#### PROBLEM DETAILS
Pick out each line in these entries that contains the string "lazer".

[Page-level text extractions]
▼▼▼

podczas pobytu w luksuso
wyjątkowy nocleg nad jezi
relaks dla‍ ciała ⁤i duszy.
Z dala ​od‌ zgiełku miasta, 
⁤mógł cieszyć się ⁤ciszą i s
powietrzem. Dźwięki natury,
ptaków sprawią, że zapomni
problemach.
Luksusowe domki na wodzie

▲▲▲
▼▼▼

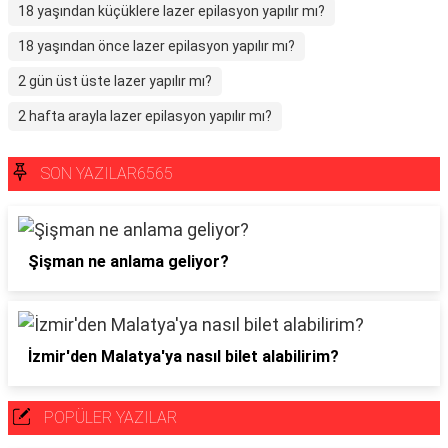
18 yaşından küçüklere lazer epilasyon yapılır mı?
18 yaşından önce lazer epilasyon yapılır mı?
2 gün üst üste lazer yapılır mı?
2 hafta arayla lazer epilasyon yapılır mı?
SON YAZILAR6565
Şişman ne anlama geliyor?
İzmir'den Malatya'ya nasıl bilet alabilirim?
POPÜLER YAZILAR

▲▲▲

#### SOLUTION FOR THIS TASK
18 yaşından küçüklere lazer epilasyon yapılır mı?
18 yaşından önce lazer epilasyon yapılır mı?
2 gün üst üste lazer yapılır mı?
2 hafta arayla lazer epilasyon yapılır mı?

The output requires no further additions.